Work to complete:
Report every line of the listing below in which the string "Park" occurs.

Records for the task section start

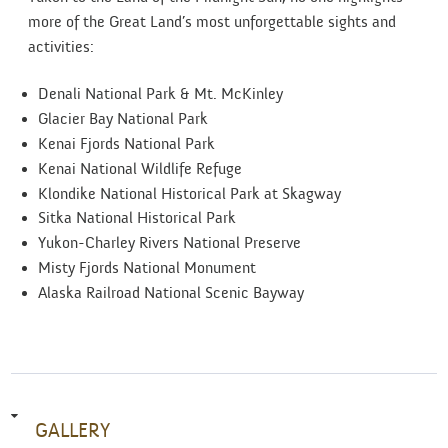
more of the Great Land’s most unforgettable sights and
activities:
Denali National Park & Mt. McKinley
Glacier Bay National Park
Kenai Fjords National Park
Kenai National Wildlife Refuge
Klondike National Historical Park at Skagway
Sitka National Historical Park
Yukon-Charley Rivers National Preserve
Misty Fjords National Monument
Alaska Railroad National Scenic Bayway
GALLERY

Records for the task section end

Exercise answer:
Denali National Park & Mt. McKinley
Glacier Bay National Park
Kenai Fjords National Park
Klondike National Historical Park at Skagway
Sitka National Historical Park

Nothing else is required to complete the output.